How Covid affected our wedding
And how it turned out to be a blessing in disguise
In December, 2019, my partner of over 8 years asked me to marry him. After a difficult year personally, it helped to end the year on an unbelievable high, and I couldn’t wait to dive in to planning our wedding.
Three months later, the country went into Covid-19 lockdown.
Still, I was hopeful and excited. We organised FaceTime meetings with celebrants, we had our parents go to site viewings, and I was emailing with various vendors to book flowers, cake, and transportation. Not only were we planning a wedding in the middle of a pandemic, but we were also doing it from another state. And everything seemed to be going well.

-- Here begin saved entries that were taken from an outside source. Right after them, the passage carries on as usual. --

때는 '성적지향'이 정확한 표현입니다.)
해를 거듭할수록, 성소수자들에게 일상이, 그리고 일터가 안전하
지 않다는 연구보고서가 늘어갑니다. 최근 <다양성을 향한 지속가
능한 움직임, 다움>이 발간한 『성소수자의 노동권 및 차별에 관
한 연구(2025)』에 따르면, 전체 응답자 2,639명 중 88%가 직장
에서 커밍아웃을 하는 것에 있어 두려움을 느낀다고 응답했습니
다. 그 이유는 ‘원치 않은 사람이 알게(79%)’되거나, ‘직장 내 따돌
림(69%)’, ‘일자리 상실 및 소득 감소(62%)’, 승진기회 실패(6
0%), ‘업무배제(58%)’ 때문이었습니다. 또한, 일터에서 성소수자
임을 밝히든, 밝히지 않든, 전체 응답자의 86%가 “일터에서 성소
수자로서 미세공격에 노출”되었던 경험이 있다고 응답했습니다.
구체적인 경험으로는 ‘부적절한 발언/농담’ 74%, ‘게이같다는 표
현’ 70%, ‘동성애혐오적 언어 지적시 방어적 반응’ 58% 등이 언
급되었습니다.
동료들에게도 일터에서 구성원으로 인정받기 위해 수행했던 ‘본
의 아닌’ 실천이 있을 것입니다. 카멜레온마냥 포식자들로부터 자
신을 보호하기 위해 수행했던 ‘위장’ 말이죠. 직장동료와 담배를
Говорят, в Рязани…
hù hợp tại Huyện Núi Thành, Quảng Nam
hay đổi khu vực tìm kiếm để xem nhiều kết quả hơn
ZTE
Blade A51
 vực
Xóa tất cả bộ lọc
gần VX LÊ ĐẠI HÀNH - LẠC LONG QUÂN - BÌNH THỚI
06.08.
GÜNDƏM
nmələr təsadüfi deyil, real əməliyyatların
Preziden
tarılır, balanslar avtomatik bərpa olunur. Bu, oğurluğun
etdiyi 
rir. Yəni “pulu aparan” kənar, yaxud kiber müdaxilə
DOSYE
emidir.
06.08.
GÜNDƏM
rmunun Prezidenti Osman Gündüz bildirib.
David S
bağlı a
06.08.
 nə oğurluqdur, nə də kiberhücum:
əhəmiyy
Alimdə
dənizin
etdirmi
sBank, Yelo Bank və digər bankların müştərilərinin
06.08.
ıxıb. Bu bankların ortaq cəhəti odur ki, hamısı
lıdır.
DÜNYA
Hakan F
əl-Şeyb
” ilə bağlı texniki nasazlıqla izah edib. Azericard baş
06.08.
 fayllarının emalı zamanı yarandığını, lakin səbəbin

After what felt like an eternity, lockdowns lifted, borders opened. I was able to fly interstate for cake tastings and to see our venues. In the back of our minds, though, was always that lingering fear - what happens if restrictions are put back in place and borders are shut? Do we postpone? Do we just cut down our guest list and have a smaller wedding? We decided that, until such a time that we are told we can’t hold our wedding, we keep going. We keep planning. As far as we were concerned, our wedding was going ahead.

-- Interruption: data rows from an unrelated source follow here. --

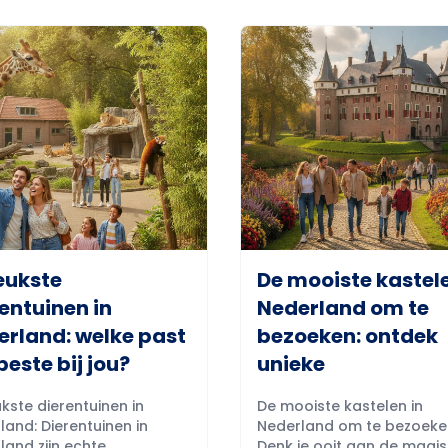
eukste
De mooiste kastele
entuinen in
Nederland om te
erland: welke past
bezoeken: ontdek
beste bij jou?
unieke
kste dierentuinen in
De mooiste kastelen in
land: Dierentuinen in
Nederland om te bezoeke
land zijn echte
Denk je ooit aan de magi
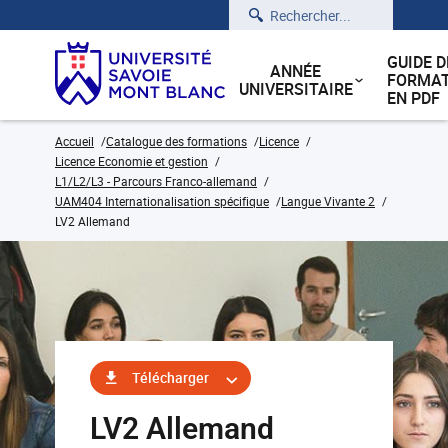
Rechercher
GUIDE D
ANNÉE
FORMAT
UNIVERSITAIRE
EN PDF
Accueil
Catalogue des formations
Licence
Licence Economie et gestion
L1/L2/L3 - Parcours Franco-allemand
UAM404 Internationalisation spécifique
Langue Vivante 2
LV2 Allemand
Télécharger
LV2 Allemand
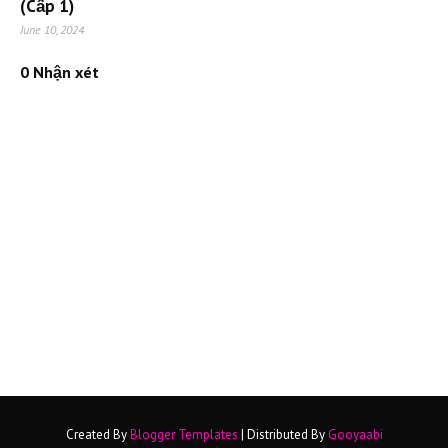
(Cấp 1)
June 10, 2024
0 Nhận xét
Created By
Blogger Templates
| Distributed By
Gooyaabi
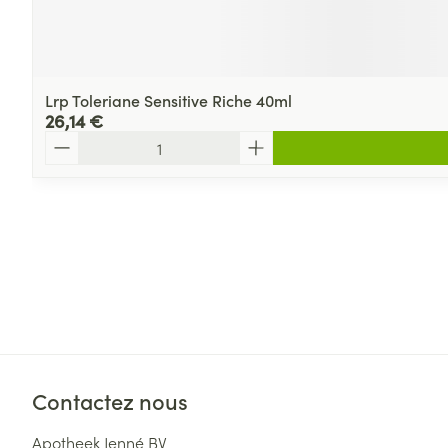
Lrp Toleriane Sensitive Riche 40ml
26,14 €
Quantité
Contactez nous
Apotheek Jenné BV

Then, about four months before our wedding, the event coordinator at the hotel where we were holding our reception called me. They were extending their contract with the government and continuing as a Covid quarantine hotel. We would need to relocate. Thankfully, the event coordinator helped us find a new venue, and it was the venue I never knew I needed. It was a beautiful, rustic venue in a vineyard, and a completely different vibe to the corporate-type ballroom we had originally chosen.

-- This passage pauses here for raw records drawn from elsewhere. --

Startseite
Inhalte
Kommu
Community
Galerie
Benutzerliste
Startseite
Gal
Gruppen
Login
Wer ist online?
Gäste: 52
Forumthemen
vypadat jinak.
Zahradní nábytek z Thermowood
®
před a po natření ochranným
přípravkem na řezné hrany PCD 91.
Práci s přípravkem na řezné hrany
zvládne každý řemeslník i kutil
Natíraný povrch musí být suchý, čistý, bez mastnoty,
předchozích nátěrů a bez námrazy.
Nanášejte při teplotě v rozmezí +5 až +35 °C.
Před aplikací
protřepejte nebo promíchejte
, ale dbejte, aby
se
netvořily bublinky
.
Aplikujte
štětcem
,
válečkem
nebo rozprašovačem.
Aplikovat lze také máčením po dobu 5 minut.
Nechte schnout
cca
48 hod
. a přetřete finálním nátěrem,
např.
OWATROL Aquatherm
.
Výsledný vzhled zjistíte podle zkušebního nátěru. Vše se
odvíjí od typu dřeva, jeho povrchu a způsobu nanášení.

We powered through with our planning, and even moved back to the city where our wedding was being held with three months to go. This made things a lot easier for us when it came to shopping for finishing touches, attending fittings, and meeting with our new event coordinator. Things were going well! And we sincerely thought we were going to be one of the lucky couples. With one week to go, and everything organised, we could finally relax and enjoy our wedding.
Then, with six days to go, a Covid outbreak was declared in our city. New restrictions were put into place. I watched the press conference with my manager at work, fiddling anxiously. But there were no new restrictions announced in regards to weddings, so as of that night, everything was going ahead.
The following day, we had our final meeting with our event coordinator at our reception venue. As we pulled up in the car park, my parter’s cousin messaged me, saying how sorry she was, and that she was watching the press conference. I asked her what was going on. What press conference?
She told me our city was going in to a 7 day lockdown.
With five days to go, this meant that we would have to postpone our wedding.
Naturally, I was upset. I still am. But the more I think about it, the more I’m trying to see this as a blessing in disguise. So, how has Covid been a good thing for our wedding?
The weather will be nicer. Our original date was in July. We picked it due to the significance to us, but it was going to be a winter wedding. This meant that we had to be conscious of the weather when it came to picking our venues and organising our bridal portraits. Our (tentative) new date is in December, so it’ll be summer. The days will be longer, and the weather will be warmer. We won’t have to worry as much about rain, and we won’t have to worry about keeping ourselves and our guests warm. This means we also have the option of having an outdoor ceremony.
We have the option of changing our ceremony. Our original ceremony location was in a different venue to our reception. One of the most common questions I was asked was why that was. My answer was that every wedding I’d ever been to held the ceremony and reception in different places. I figured that was normal, even though Pinterest research and wedding day outlines were telling me otherwise. I was even saying to my partner that, if I had the time again, I would have our ceremony and reception in the same location. At our meeting with our reception event coordinator, she gave us the option of holding our ceremony there as well, and gave us a price that meant we wouldn’t be spending any extra money, even if we lost our deposit from the original venue. The setting would be nicer, there are better photo opportunities, and it means less travel for us and our guests.
I also have more time to write my vows. Which is funny, because we weren’t originally going to write our own vows. We were originally going to pick bits and pieces from our celebrant’s samples and stitch them together, but somehow that evolved into writing them from scratch. I had written my vows, and I was prepared to read them to my soon-to-be husband, but I wasn’t 100% happy with them. In the days during our city’s lockdown, I re-wrote them. I’m happier with them now - they’re more me. More us.
So while we’ve now joined the club of countless couples who have had to postpone their wedding due to Covid restrictions or lockdowns, and while I am still upset about it, there has been some good come out of it. Our day will come, and it will be everything we’ve dreamed of.